Retype the entries below word for word, leaving none out.

(DATA SHOWN)

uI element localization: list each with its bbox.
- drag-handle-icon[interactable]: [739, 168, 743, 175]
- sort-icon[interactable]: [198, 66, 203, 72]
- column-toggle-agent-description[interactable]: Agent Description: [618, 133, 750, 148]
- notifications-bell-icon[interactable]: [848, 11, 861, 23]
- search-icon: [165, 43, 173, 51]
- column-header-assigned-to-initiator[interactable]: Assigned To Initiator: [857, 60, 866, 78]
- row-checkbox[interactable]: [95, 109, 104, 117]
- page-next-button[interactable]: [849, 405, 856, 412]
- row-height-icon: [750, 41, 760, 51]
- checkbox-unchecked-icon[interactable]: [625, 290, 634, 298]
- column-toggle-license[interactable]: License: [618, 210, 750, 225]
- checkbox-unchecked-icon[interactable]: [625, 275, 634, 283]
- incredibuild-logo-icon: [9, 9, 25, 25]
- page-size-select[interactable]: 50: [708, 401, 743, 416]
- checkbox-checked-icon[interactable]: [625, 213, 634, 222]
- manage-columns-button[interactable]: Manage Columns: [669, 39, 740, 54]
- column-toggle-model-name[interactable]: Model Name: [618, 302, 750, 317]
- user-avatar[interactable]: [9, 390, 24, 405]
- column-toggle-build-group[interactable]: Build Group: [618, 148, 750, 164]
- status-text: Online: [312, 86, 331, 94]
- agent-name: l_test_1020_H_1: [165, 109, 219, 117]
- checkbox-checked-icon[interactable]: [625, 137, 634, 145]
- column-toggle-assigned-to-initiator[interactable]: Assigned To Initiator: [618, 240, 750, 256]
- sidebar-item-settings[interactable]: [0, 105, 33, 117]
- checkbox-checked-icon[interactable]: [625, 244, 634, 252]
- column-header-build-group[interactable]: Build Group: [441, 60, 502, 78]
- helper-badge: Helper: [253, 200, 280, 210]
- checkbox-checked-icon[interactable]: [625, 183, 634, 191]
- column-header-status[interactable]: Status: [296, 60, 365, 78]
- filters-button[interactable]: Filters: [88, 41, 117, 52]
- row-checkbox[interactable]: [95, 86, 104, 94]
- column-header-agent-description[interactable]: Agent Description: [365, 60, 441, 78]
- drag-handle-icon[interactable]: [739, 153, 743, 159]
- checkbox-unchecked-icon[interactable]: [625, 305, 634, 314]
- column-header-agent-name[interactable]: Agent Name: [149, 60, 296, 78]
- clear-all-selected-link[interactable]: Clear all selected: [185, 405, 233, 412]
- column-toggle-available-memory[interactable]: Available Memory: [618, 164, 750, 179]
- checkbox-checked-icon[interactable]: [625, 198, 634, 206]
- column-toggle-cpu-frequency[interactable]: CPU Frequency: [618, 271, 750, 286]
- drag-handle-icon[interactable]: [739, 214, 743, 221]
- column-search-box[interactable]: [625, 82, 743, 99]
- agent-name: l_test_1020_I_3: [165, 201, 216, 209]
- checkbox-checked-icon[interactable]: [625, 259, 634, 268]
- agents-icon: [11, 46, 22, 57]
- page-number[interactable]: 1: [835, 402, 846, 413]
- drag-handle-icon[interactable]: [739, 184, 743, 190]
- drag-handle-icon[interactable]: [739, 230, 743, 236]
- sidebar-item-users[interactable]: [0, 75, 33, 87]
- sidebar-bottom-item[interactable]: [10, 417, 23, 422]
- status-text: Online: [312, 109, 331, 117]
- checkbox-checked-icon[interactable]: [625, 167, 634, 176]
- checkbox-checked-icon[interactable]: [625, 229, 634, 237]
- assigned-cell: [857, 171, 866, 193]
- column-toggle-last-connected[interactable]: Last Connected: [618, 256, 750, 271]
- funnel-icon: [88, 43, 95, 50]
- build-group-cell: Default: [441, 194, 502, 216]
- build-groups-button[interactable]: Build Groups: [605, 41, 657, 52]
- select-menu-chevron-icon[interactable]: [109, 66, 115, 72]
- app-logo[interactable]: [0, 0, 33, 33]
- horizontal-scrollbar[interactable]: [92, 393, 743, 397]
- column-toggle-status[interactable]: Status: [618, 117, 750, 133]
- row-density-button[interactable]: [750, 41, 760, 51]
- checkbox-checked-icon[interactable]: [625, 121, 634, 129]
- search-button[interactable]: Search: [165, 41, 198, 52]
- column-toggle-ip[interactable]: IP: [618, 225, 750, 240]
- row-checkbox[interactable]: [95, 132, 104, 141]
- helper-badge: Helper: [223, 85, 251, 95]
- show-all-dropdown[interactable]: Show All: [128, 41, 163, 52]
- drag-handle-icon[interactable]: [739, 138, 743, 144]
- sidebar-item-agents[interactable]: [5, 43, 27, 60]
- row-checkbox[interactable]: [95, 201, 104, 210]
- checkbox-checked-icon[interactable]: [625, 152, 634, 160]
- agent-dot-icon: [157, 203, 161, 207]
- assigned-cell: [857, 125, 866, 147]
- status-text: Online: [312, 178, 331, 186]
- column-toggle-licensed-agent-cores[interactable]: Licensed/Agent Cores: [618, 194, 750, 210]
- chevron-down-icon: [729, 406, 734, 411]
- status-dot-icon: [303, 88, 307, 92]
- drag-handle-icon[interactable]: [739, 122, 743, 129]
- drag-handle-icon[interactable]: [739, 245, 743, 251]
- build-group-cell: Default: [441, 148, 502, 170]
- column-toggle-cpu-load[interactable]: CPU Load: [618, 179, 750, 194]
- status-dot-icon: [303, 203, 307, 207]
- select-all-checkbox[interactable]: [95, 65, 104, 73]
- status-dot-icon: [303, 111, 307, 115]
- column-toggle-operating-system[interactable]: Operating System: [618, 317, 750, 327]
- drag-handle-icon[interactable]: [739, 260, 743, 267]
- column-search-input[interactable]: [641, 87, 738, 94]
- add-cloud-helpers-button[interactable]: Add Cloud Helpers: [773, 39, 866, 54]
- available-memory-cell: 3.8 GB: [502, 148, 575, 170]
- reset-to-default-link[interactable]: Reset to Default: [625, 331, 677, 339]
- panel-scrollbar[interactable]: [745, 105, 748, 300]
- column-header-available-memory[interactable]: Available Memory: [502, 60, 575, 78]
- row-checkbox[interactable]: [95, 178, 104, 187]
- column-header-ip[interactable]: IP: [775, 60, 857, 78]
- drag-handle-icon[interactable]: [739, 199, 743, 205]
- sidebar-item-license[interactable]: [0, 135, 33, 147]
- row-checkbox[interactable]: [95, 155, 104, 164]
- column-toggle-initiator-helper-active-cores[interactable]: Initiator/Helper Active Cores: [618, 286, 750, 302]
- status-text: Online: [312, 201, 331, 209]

(End DATA SHOWN)

#### RESULT:
uI element localization: list each with its bbox.
- drag-handle-icon[interactable]: [739, 168, 743, 175]
- sort-icon[interactable]: [198, 66, 203, 72]
- column-toggle-agent-description[interactable]: Agent Description: [618, 133, 750, 148]
- notifications-bell-icon[interactable]: [848, 11, 861, 23]
- search-icon: [165, 43, 173, 51]
- column-header-assigned-to-initiator[interactable]: Assigned To Initiator: [857, 60, 866, 78]
- row-checkbox[interactable]: [95, 109, 104, 117]
- page-next-button[interactable]: [849, 405, 856, 412]
- row-height-icon: [750, 41, 760, 51]
- checkbox-unchecked-icon[interactable]: [625, 290, 634, 298]
- column-toggle-license[interactable]: License: [618, 210, 750, 225]
- checkbox-unchecked-icon[interactable]: [625, 275, 634, 283]
- incredibuild-logo-icon: [9, 9, 25, 25]
- page-size-select[interactable]: 50: [708, 401, 743, 416]
- checkbox-checked-icon[interactable]: [625, 213, 634, 222]
- manage-columns-button[interactable]: Manage Columns: [669, 39, 740, 54]
- column-toggle-model-name[interactable]: Model Name: [618, 302, 750, 317]
- user-avatar[interactable]: [9, 390, 24, 405]
- column-toggle-build-group[interactable]: Build Group: [618, 148, 750, 164]
- status-text: Online: [312, 86, 331, 94]
- agent-name: l_test_1020_H_1: [165, 109, 219, 117]
- checkbox-checked-icon[interactable]: [625, 137, 634, 145]
- column-toggle-assigned-to-initiator[interactable]: Assigned To Initiator: [618, 240, 750, 256]
- sidebar-item-settings[interactable]: [0, 105, 33, 117]
- checkbox-checked-icon[interactable]: [625, 244, 634, 252]
- column-header-build-group[interactable]: Build Group: [441, 60, 502, 78]
- helper-badge: Helper: [253, 200, 280, 210]
- checkbox-checked-icon[interactable]: [625, 183, 634, 191]
- column-header-status[interactable]: Status: [296, 60, 365, 78]
- filters-button[interactable]: Filters: [88, 41, 117, 52]
- row-checkbox[interactable]: [95, 86, 104, 94]
- column-header-agent-description[interactable]: Agent Description: [365, 60, 441, 78]
- drag-handle-icon[interactable]: [739, 153, 743, 159]
- checkbox-unchecked-icon[interactable]: [625, 305, 634, 314]
- column-header-agent-name[interactable]: Agent Name: [149, 60, 296, 78]
- clear-all-selected-link[interactable]: Clear all selected: [185, 405, 233, 412]
- column-toggle-available-memory[interactable]: Available Memory: [618, 164, 750, 179]
- checkbox-checked-icon[interactable]: [625, 198, 634, 206]
- column-toggle-cpu-frequency[interactable]: CPU Frequency: [618, 271, 750, 286]
- drag-handle-icon[interactable]: [739, 214, 743, 221]
- column-search-box[interactable]: [625, 82, 743, 99]
- agent-name: l_test_1020_I_3: [165, 201, 216, 209]
- checkbox-checked-icon[interactable]: [625, 259, 634, 268]
- agents-icon: [11, 46, 22, 57]
- page-number[interactable]: 1: [835, 402, 846, 413]
- drag-handle-icon[interactable]: [739, 184, 743, 190]
- drag-handle-icon[interactable]: [739, 230, 743, 236]
- sidebar-item-users[interactable]: [0, 75, 33, 87]
- sidebar-bottom-item[interactable]: [10, 417, 23, 422]
- status-text: Online: [312, 109, 331, 117]
- checkbox-checked-icon[interactable]: [625, 167, 634, 176]
- checkbox-checked-icon[interactable]: [625, 229, 634, 237]
- assigned-cell: [857, 171, 866, 193]
- column-toggle-last-connected[interactable]: Last Connected: [618, 256, 750, 271]
- funnel-icon: [88, 43, 95, 50]
- build-group-cell: Default: [441, 194, 502, 216]
- build-groups-button[interactable]: Build Groups: [605, 41, 657, 52]
- select-menu-chevron-icon[interactable]: [109, 66, 115, 72]
- app-logo[interactable]: [0, 0, 33, 33]
- horizontal-scrollbar[interactable]: [92, 393, 743, 397]
- column-toggle-status[interactable]: Status: [618, 117, 750, 133]
- row-density-button[interactable]: [750, 41, 760, 51]
- checkbox-checked-icon[interactable]: [625, 121, 634, 129]
- search-button[interactable]: Search: [165, 41, 198, 52]
- column-toggle-ip[interactable]: IP: [618, 225, 750, 240]
- row-checkbox[interactable]: [95, 132, 104, 141]
- helper-badge: Helper: [223, 85, 251, 95]
- show-all-dropdown[interactable]: Show All: [128, 41, 163, 52]
- drag-handle-icon[interactable]: [739, 138, 743, 144]
- sidebar-item-agents[interactable]: [5, 43, 27, 60]
- row-checkbox[interactable]: [95, 201, 104, 210]
- checkbox-checked-icon[interactable]: [625, 152, 634, 160]
- agent-dot-icon: [157, 203, 161, 207]
- assigned-cell: [857, 125, 866, 147]
- status-text: Online: [312, 178, 331, 186]
- column-toggle-licensed-agent-cores[interactable]: Licensed/Agent Cores: [618, 194, 750, 210]
- chevron-down-icon: [729, 406, 734, 411]
- status-dot-icon: [303, 88, 307, 92]
- drag-handle-icon[interactable]: [739, 122, 743, 129]
- drag-handle-icon[interactable]: [739, 245, 743, 251]
- build-group-cell: Default: [441, 148, 502, 170]
- column-toggle-cpu-load[interactable]: CPU Load: [618, 179, 750, 194]
- status-dot-icon: [303, 203, 307, 207]
- select-all-checkbox[interactable]: [95, 65, 104, 73]
- status-dot-icon: [303, 111, 307, 115]
- column-toggle-operating-system[interactable]: Operating System: [618, 317, 750, 327]
- drag-handle-icon[interactable]: [739, 260, 743, 267]
- column-search-input[interactable]: [641, 87, 738, 94]
- add-cloud-helpers-button[interactable]: Add Cloud Helpers: [773, 39, 866, 54]
- available-memory-cell: 3.8 GB: [502, 148, 575, 170]
- reset-to-default-link[interactable]: Reset to Default: [625, 331, 677, 339]
- panel-scrollbar[interactable]: [745, 105, 748, 300]
- column-header-available-memory[interactable]: Available Memory: [502, 60, 575, 78]
- row-checkbox[interactable]: [95, 178, 104, 187]
- column-header-ip[interactable]: IP: [775, 60, 857, 78]
- drag-handle-icon[interactable]: [739, 199, 743, 205]
- sidebar-item-license[interactable]: [0, 135, 33, 147]
- row-checkbox[interactable]: [95, 155, 104, 164]
- column-toggle-initiator-helper-active-cores[interactable]: Initiator/Helper Active Cores: [618, 286, 750, 302]
- status-text: Online: [312, 201, 331, 209]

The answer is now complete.